>>>>>
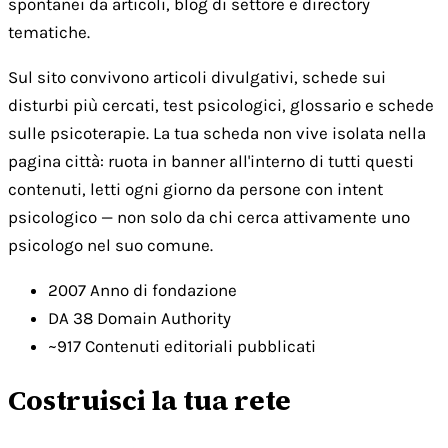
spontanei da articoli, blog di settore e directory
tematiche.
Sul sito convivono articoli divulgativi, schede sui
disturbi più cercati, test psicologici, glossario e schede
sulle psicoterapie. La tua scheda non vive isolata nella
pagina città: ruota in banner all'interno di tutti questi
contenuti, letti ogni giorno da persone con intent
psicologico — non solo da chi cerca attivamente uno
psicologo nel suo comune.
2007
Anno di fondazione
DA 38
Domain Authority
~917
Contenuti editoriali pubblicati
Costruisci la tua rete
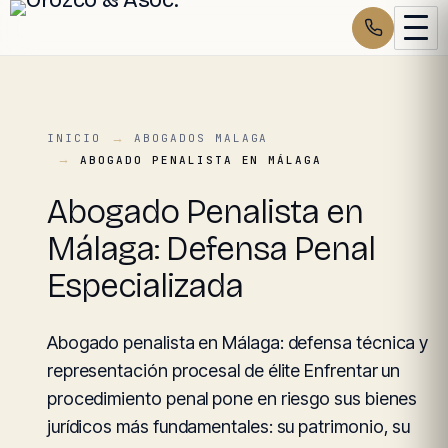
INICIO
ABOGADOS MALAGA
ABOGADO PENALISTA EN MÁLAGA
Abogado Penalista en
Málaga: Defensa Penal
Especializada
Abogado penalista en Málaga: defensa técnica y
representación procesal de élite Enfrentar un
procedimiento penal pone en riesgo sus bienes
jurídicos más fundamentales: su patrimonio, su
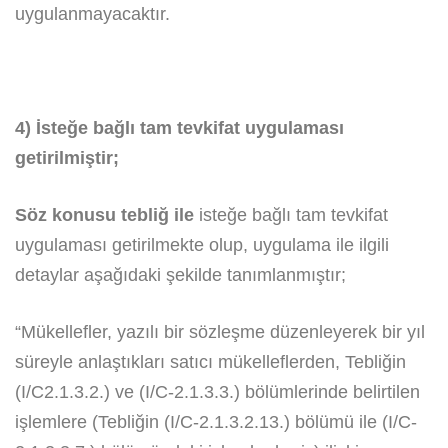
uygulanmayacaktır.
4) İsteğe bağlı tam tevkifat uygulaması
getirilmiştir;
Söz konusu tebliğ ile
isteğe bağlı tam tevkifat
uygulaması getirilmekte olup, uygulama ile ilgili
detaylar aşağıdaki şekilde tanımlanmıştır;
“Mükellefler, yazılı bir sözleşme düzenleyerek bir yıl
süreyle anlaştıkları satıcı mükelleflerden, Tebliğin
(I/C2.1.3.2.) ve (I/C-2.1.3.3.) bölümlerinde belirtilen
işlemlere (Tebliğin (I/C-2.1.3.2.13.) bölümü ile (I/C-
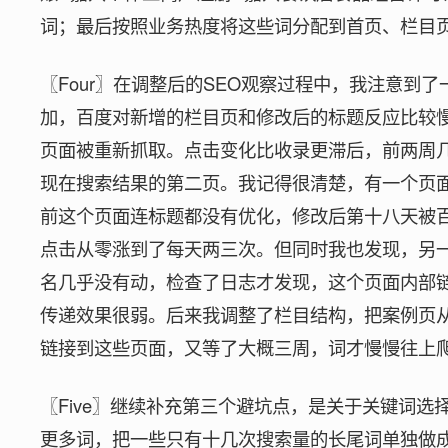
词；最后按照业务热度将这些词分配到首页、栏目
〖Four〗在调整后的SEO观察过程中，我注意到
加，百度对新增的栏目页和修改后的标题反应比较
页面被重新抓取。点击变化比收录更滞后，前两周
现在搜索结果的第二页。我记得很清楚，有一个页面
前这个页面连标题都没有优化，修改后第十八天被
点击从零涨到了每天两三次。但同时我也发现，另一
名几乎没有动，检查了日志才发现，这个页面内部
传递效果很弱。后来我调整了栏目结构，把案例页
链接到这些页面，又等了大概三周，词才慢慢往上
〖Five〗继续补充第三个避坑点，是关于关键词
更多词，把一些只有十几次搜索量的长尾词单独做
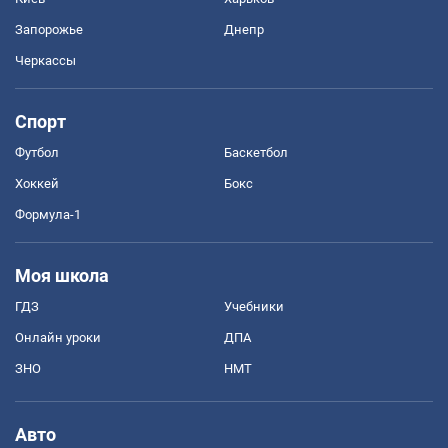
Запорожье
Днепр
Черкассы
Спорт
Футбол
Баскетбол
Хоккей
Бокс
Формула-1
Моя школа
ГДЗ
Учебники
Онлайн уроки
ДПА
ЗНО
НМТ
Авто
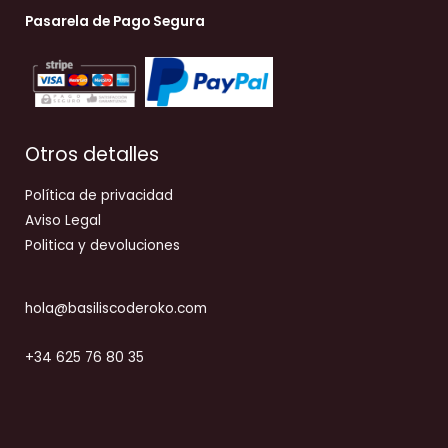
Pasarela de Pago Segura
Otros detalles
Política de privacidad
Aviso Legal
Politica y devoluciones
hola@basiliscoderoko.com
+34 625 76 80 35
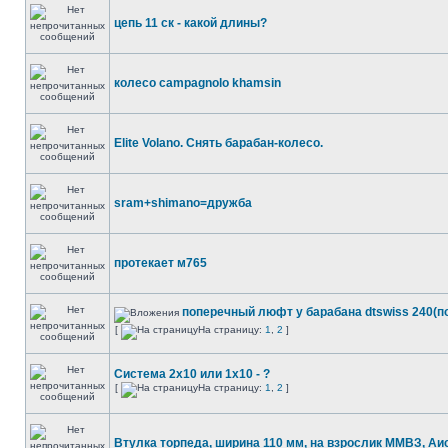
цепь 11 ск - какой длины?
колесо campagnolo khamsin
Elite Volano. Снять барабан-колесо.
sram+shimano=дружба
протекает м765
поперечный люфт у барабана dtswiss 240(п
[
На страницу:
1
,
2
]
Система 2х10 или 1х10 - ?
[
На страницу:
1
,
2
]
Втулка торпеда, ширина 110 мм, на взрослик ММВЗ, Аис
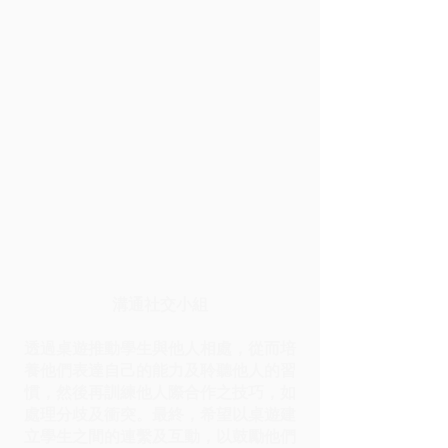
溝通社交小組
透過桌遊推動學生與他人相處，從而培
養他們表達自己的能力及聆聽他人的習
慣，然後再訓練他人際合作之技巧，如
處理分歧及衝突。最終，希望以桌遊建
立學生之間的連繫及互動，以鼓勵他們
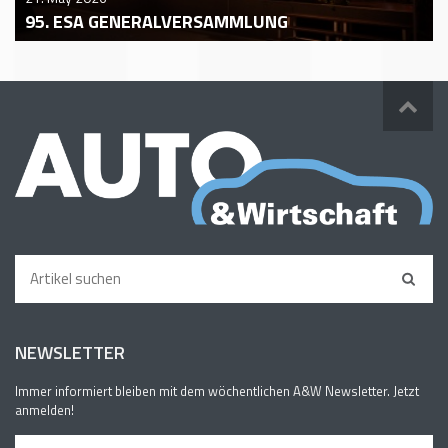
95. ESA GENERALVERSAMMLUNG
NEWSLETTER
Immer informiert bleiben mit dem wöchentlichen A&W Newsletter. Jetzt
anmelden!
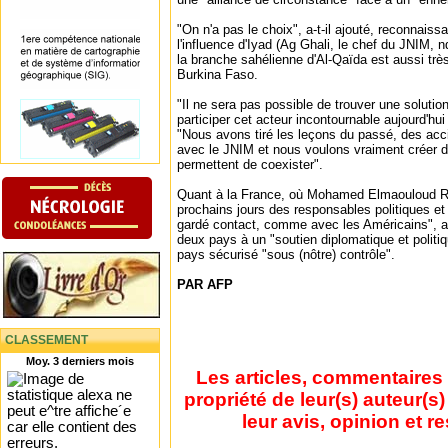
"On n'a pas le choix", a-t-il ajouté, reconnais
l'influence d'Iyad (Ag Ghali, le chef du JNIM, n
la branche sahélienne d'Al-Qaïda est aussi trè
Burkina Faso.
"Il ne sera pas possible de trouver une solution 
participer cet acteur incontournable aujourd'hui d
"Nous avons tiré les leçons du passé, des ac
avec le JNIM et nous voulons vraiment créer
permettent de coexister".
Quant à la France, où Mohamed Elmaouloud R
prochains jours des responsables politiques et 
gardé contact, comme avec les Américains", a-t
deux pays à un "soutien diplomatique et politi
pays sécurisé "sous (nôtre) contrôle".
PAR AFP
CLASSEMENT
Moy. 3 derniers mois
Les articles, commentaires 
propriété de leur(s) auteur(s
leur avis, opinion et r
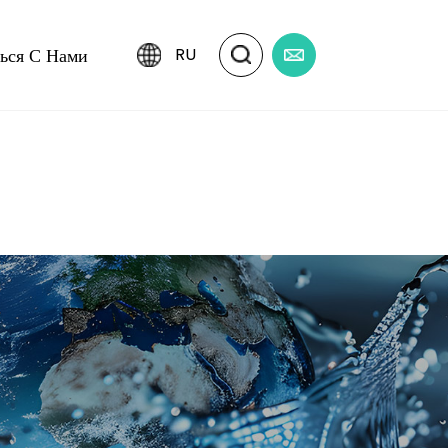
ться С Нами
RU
<<<<<
>>>>>
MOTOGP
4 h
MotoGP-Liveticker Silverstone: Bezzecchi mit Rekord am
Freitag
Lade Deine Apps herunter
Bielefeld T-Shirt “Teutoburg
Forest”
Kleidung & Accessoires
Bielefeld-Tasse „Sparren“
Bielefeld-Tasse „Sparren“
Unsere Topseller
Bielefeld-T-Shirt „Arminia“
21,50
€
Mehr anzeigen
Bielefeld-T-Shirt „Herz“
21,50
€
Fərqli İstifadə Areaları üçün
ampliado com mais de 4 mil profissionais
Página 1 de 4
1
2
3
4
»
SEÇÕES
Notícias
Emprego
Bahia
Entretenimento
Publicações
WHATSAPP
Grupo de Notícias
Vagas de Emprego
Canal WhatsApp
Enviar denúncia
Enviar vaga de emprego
<<<<<
>>>>>
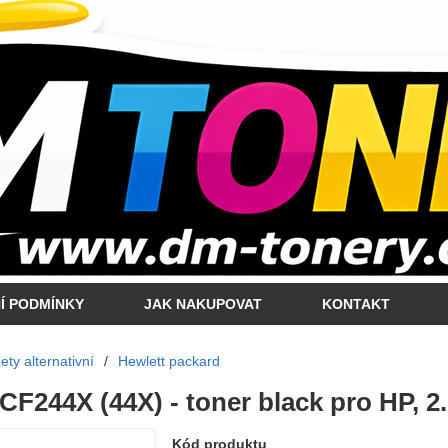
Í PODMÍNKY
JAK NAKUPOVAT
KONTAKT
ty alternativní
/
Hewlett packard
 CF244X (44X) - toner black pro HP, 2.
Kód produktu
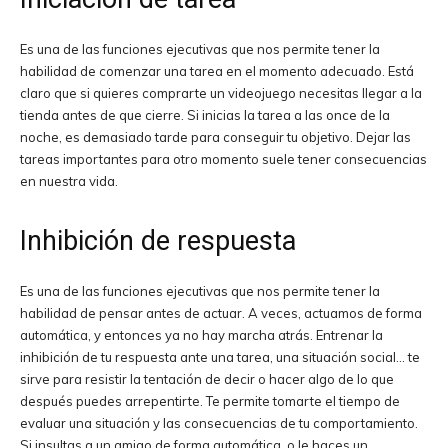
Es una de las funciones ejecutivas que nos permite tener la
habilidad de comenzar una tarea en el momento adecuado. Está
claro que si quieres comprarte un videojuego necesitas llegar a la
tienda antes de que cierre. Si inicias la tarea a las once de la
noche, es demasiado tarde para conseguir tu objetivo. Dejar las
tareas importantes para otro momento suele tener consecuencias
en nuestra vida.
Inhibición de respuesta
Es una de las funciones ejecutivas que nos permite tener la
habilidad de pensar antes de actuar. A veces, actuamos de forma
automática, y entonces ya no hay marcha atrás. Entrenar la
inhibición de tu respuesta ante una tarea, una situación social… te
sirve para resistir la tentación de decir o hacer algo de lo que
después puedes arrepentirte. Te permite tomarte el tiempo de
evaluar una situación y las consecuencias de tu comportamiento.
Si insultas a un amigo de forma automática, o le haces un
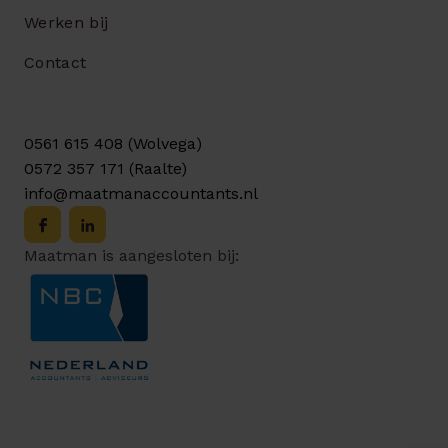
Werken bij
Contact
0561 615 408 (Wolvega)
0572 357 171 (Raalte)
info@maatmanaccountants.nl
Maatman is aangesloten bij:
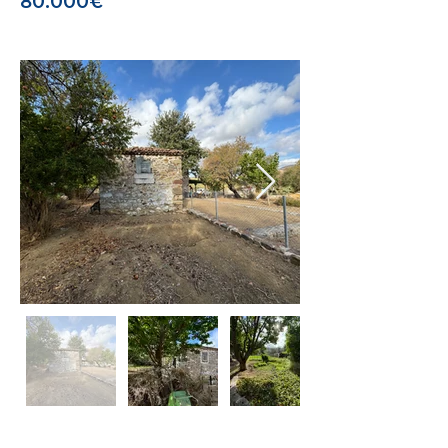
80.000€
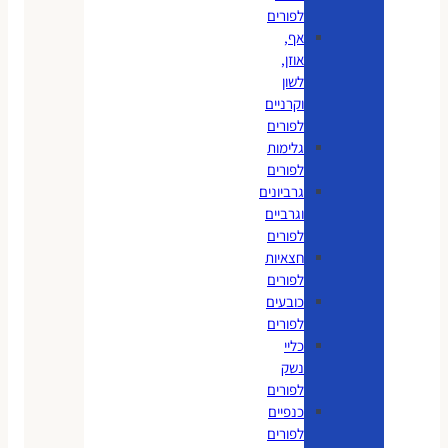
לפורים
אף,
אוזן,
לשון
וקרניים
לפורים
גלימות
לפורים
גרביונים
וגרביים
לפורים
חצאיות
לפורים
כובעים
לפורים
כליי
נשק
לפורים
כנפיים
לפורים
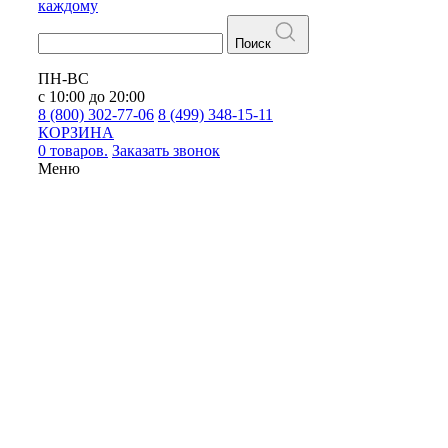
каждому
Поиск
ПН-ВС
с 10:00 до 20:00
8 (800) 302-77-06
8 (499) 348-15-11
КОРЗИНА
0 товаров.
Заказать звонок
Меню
<<<<<
## Exercise aim
If a line in the entries holds the string "respuesta", copy it.

## Task output
Inhibición de respuesta
inhibición de tu respuesta ante una tarea, una situación social… te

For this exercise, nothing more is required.